Arañados dos breaks más en el último set, con tan solo una concesión mínima de Medvedev que simplemente alarga el cronómetro, Nole va doblándose sin remisión. Ofuscado, se entrega entre resoplidos y sin señal alguna de rebeldía, como si ahí abajo no estuviera el verdadero Djokovic y le hubiera suplantado un holograma descafeinado. No ha estado el serbio en ningún momento. No le sirve de nada ese arreón final, ni los feos gritos que le dedican sus seguidores al ruso para descentrarle cuando sirve para rematar la victoria, con todo ya decidido. Si en Melbourne le salió el plan a pedir de boca –7-5, 6-2 y 6-2 en aquella noche australiana–, en esta ocasión es Medvedev el que lo borda.

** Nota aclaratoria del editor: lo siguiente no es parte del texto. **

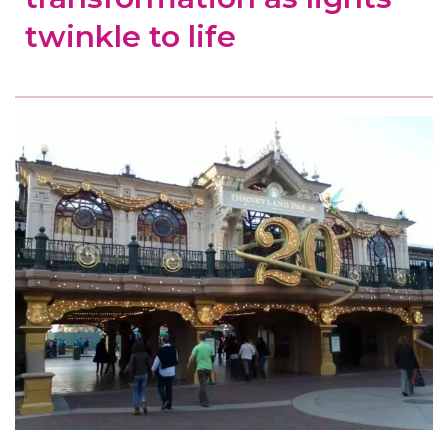
twinkle to life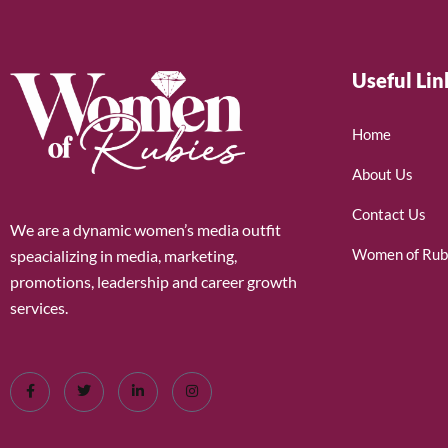
Useful Lin
Home
About Us
Contact Us
We are a dynamic women’s media outfit
Women of Rub
speacializing in media, marketing,
promotions, leadership and career growth
services.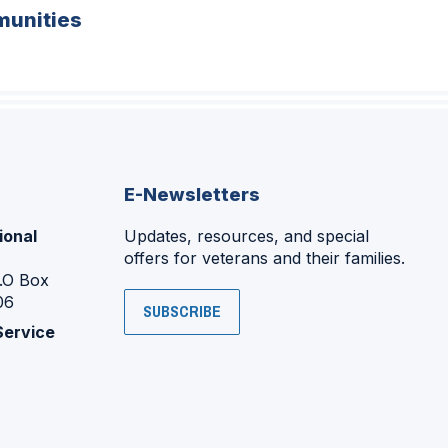
unities
E-Newsletters
ional
Updates, resources, and special
offers for veterans and their families.
P.O Box
06
SUBSCRIBE
Service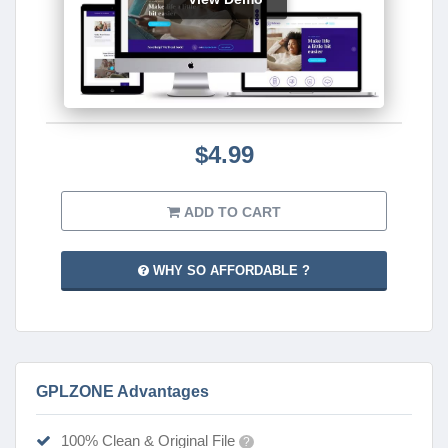
$4.99
ADD TO CART
WHY SO AFFORDABLE ?
GPLZONE Advantages
100% Clean & Original File
?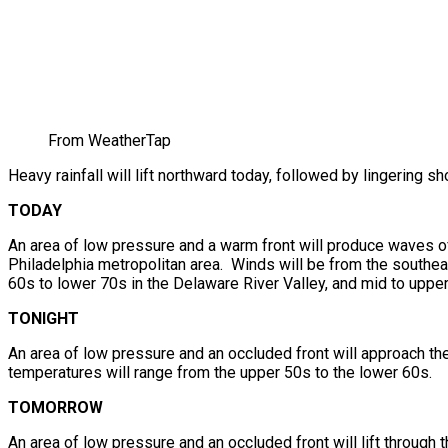
From WeatherTap
Heavy rainfall will lift northward today, followed by lingering
TODAY
An area of low pressure and a warm front will produce waves of 
Philadelphia metropolitan area. Winds will be from the southeas
60s to lower 70s in the Delaware River Valley, and mid to upper
TONIGHT
An area of low pressure and an occluded front will approach t
temperatures will range from the upper 50s to the lower 60s.
TOMORROW
An area of low pressure and an occluded front will lift through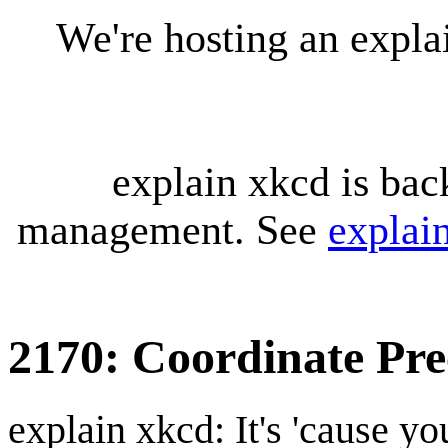
We're hosting an expl
explain xkcd is bac
management. See
explai
2170: Coordinate Pre
explain xkcd: It's 'cause y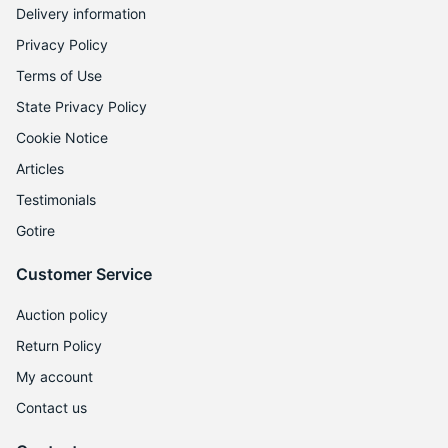
Delivery information
Privacy Policy
Terms of Use
State Privacy Policy
Cookie Notice
Articles
Testimonials
Gotire
Customer Service
Auction policy
Return Policy
My account
Contact us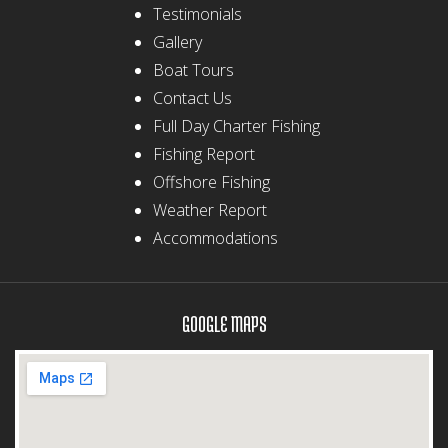
Testimonials
Gallery
Boat Tours
Contact Us
Full Day Charter Fishing
Fishing Report
Offshore Fishing
Weather Report
Accommodations
GOOGLE MAPS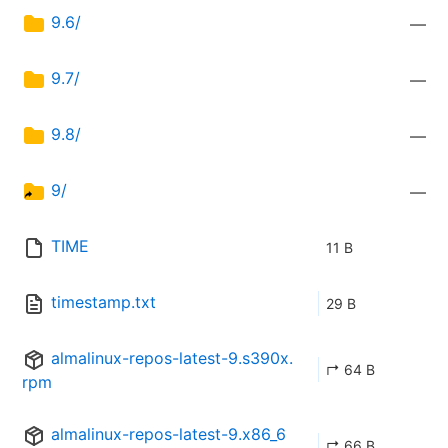
9.6/
—
9.7/
—
9.8/
—
9/
—
TIME
11 B
timestamp.txt
29 B
almalinux-repos-latest-9.s390x.
↱ 64 B
rpm
almalinux-repos-latest-9.x86_6
↱ 66 B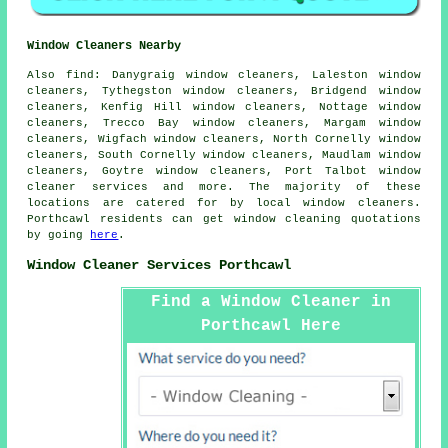
Window Cleaners Nearby
Also
find
: Danygraig window cleaners, Laleston window
cleaners, Tythegston window cleaners, Bridgend window
cleaners, Kenfig Hill window cleaners, Nottage window
cleaners, Trecco Bay window cleaners, Margam window
cleaners, Wigfach window cleaners, North Cornelly window
cleaners, South Cornelly window cleaners, Maudlam window
cleaners, Goytre window cleaners, Port Talbot
window
cleaner services
and more. The majority of these
locations are catered for by local window cleaners.
Porthcawl residents can get window cleaning quotations
by going
here
.
Window Cleaner Services Porthcawl
Find a Window Cleaner in
Porthcawl Here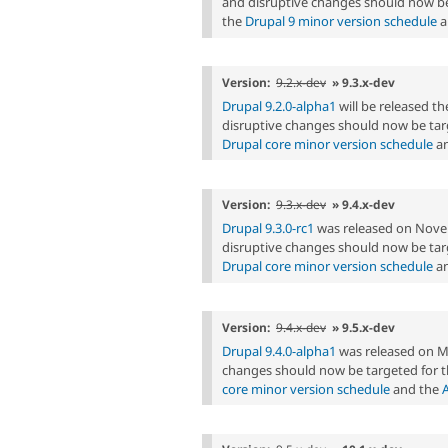
and disruptive changes should now be
the
Drupal 9 minor version schedule
a
Version:
9.2.x-dev
» 9.3.x-dev
Drupal 9.2.0-alpha1
will be released 
disruptive changes should now be targ
Drupal core minor version schedule
an
Version:
9.3.x-dev
» 9.4.x-dev
Drupal 9.3.0-rc1
was released on Nove
disruptive changes should now be targ
Drupal core minor version schedule
an
Version:
9.4.x-dev
» 9.5.x-dev
Drupal 9.4.0-alpha1
was released on M
changes should now be targeted for t
core minor version schedule
and the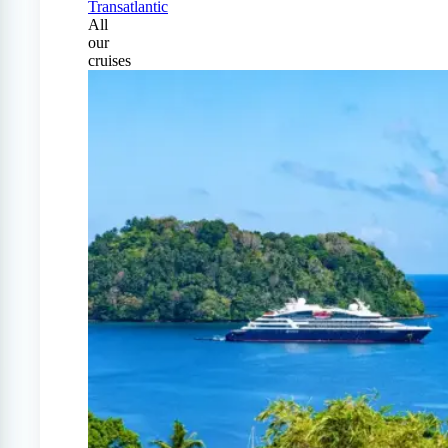
Transatlantic
All
our
cruises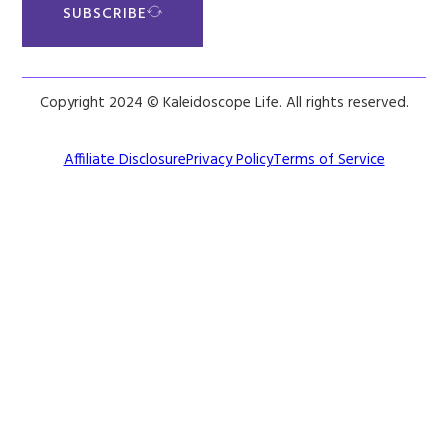
SUBSCRIBE
Copyright 2024 © Kaleidoscope Life. All rights reserved.
Affiliate Disclosure
Privacy Policy
Terms of Service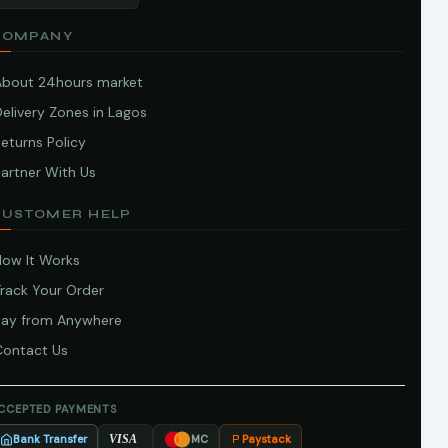
COMPANY
About 24hours market
elivery Zones in Lagos
eturns Policy
artner With Us
CUSTOMER HELP
How It Works
Track Your Order
Pay from Anywhere
Contact Us
CCEPTED PAYMENTS
Bank Transfer
Paystack
VISA
MC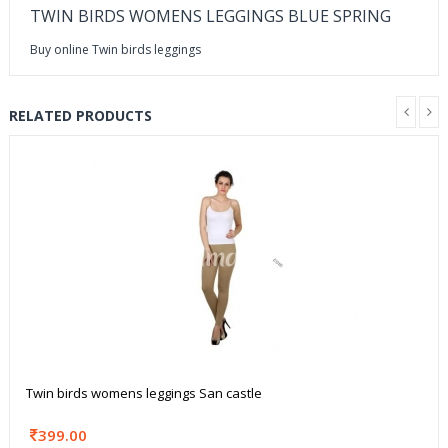
TWIN BIRDS WOMENS LEGGINGS BLUE SPRING
Buy online Twin birds leggings
RELATED PRODUCTS
Twin birds womens leggings San castle
399.00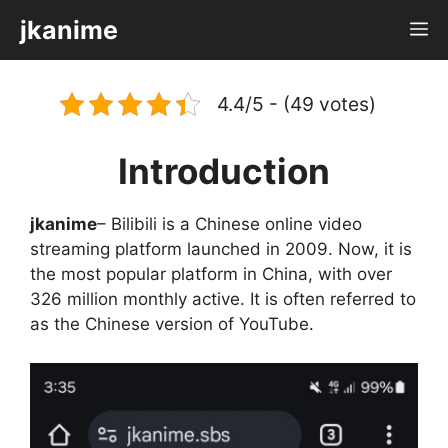
Skip
jkanime
M
to
content
4.4/5 - (49 votes)
Introduction
jkanime
– Bilibili is a Chinese online video
streaming platform launched in 2009. Now, it is
the most popular platform in China, with over
326 million monthly active. It is often referred to
as the Chinese version of YouTube.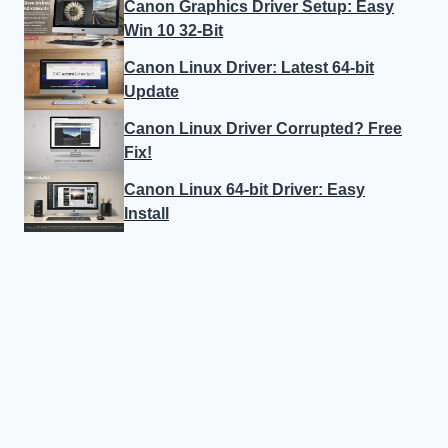
Canon Graphics Driver Setup: Easy
Win 10 32-Bit
Canon Linux Driver: Latest 64-bit
Update
Canon Linux Driver Corrupted? Free
Fix!
Canon Linux 64-bit Driver: Easy
Install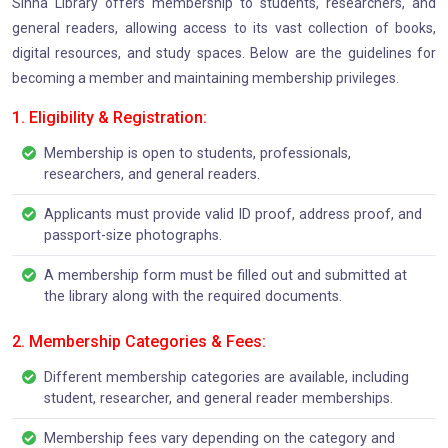
Sinha Library offers membership to students, researchers, and
general readers, allowing access to its vast collection of books,
digital resources, and study spaces. Below are the guidelines for
becoming a member and maintaining membership privileges.
1. Eligibility & Registration:
Membership is open to students, professionals,
researchers, and general readers.
Applicants must provide valid ID proof, address proof, and
passport-size photographs.
A membership form must be filled out and submitted at
the library along with the required documents.
2. Membership Categories & Fees:
Different membership categories are available, including
student, researcher, and general reader memberships.
Membership fees vary depending on the category and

A él le engulle la gigantesca presión de cerrar el Grand Slam –el último hombre en lograrlo fue Rod Laver, en 1969, y la última mujer Steffi Graf, en 1988– y de adelantar por primera vez a sus dos contendientes por la historia. El gran golpe que había planeado falla, y rumia su sexta derrota en una final de Nueva York. Lo purga a duras penas, con la voz quebrada y los ojos vidriosos. Por el contrario, tras varios años llamando a la puerta, Medvedev por fin se encumbra en su tercera final de un major. Su gloria es la pena de Nole.